The Manyane Wildlife Gem

Instead of diving straight into the Pilanesberg National Park, we decide to circle the centre of this wildlife gem. We’ve been to Mankwe dam, which is quite central and came back home and no regrets, our wildlife experience there was absolutely perfect! We decide to move along the escarpment to Manyane resort. With all resorts and establishments opening @ 08h00 closing @ 17h00 there is enough time for unpacking, settling in and relaxing and even enough time to hit that emergency number, should you hit a bump.

Oh wow! The service… (once again), and the absolute hygiene of the facilities is excellent! Here you can camp, caravan or self-cater to your heart’s desire. Self-cater also secures your privacy while eating from delicious buffets, served with a smile. We don’t have kids anymore but noticed playparks, trampolines and not having children does not mean we cannot sample the four pools provided, all in excellent condition. Mini golf for families, trampolines (strictly for the kids in my case), could fill your whole day. Every camping spot and caravanning spot boasts a fireplace (barbeque) if needed. This time we decided on the “hot air balloon safari”

I do not think anyone can describe the experience in simple words. Seeing the countryside from up in the air, and now all animals seem serene, oblivious to our gawking eyes. The scene, in a sense wants to encourage gently stroking these wild animals, but alas – once on the ground, the view is somewhat different. It was very clear that they were well cared for and living their best lives, as nature intended.

After landing we were transported back to our base and leisured in a pool of our choice until dusk, reminiscing about another breath-taking day in this wildlife heaven called Manyane Resort. Gloria and I now realised our four-day safari is over and we will have to decide, do we go home, or do we explore this spot of beauty, untouched by human interference?

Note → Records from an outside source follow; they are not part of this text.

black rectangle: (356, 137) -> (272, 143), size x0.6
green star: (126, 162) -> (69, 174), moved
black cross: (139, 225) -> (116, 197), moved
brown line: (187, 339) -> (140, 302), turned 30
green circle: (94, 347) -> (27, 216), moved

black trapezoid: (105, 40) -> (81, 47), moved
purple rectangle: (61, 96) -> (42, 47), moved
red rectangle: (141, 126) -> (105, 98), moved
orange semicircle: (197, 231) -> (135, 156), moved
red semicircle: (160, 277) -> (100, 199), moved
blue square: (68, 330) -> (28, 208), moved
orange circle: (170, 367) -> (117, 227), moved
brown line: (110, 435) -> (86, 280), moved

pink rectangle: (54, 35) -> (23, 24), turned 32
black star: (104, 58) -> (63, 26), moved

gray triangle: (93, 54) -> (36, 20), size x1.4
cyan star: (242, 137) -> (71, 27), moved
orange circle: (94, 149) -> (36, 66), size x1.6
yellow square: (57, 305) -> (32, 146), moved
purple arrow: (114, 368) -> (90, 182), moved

Next Time You are In A Safari Game Park

Did you know, the Cheeta, as it is most commonly known, is the fastest land-speed mammal on earth (up to 60km/h). During our stay in this paradise of wild and wildlife we had hoped to just sight one, or maybe two. Little had we known what nature could bring on our second day. Late in the afternoon, just returning from a safari drive just off Mankwe dam, our driver stopped and pointed to two conspicuous spotted ears just visible in long ageing grass only high enough for the owner of these ears to see, as with wild drives, most of us were equipped with binoculars and easily spotted the spots. As we started oohing and aahing, an explosion of dust erupted and this sleek spotted thunderflash speeded towards it’s prey. I could only exhale a sigh of wonder at this beautiful animal in full flight closing in on dinner. The wee victim animal did not stand a chance and was quickly dispersed with. The kill took about two minutes. As nature intended, this was dinner, not a Roman feast or anything to be messed about. The Lady Leopard had brought the kids, two handsome young ones intent on filling themselves as soon as possible. We had to learn that different from Lions, the Lady Cheeta was first allowed to the food, thereafter dad, and then the kids could pick the bones for their fill. With both parents ever vigilant for any scavengers. Really awesome.

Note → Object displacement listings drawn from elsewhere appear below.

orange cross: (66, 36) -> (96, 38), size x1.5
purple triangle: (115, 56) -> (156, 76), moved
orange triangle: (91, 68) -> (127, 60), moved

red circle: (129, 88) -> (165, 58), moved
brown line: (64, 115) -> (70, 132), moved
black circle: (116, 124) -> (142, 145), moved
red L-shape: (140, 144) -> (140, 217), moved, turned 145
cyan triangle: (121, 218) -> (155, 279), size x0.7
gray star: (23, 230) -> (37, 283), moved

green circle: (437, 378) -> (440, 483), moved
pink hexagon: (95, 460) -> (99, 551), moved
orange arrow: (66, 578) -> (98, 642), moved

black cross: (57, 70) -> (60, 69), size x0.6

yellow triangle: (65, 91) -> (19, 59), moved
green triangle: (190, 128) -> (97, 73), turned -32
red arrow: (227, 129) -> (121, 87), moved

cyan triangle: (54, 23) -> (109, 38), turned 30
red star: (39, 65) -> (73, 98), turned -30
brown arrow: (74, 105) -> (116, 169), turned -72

So with this “once in a lifetime” experience we bedded down after dinner and nightcaps at the pool and I was wondering where the catch is going to be on pricing as I have never experienced this much for so little.

Watch this space.

The Story Of Pilanesberg National Parks

Upon the decision of my getaway I normally plan a trip as meticulous as possible, using Google Earth and any other resource to get as much information as possible about the trip, area and establishment  I plan to occupy. Even in the planning stage I was very surprised to discover I was planning on staying in a historic volcano crater created 1,3 million years ago. On Google Earth it actually appears as a round marble from a certain distance out of space.

Interesting also was that it is situated in the vicinity of the Sun City resort and if you have experienced the resort, you will have a good idea of the kind of landscape you are approaching. Excited we packed for “just another game reserve” we now know was not to be.

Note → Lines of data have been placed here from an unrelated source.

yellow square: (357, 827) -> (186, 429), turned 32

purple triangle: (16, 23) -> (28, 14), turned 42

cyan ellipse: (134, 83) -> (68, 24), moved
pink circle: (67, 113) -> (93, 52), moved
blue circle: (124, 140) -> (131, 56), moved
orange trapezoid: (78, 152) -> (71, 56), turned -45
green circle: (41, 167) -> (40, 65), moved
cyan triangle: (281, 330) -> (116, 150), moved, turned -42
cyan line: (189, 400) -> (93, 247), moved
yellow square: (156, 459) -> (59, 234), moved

I was simply astonished to experience so much courtesy in such a tranquil environment, each camp trying to outdo the other in their determination to make our experience the absolute best.  Arriving at Bakgatla Gate and subsequently Bakgatla Resort, we were welcomed as VIP guests (or it felt that way) and escorted to accommodation par excellence. Accommodation consists of self catering, camping, lodging with high taste pampering and bed and breakfast establishment at your leisure and choice.

Activities are too many to describe but what stood out was the Air Balloon Safari, Watering Time for the animals during late afternoon at the Mankwe dam as well as the Night Drives where you cannot believe the number of different species of animals to be observed.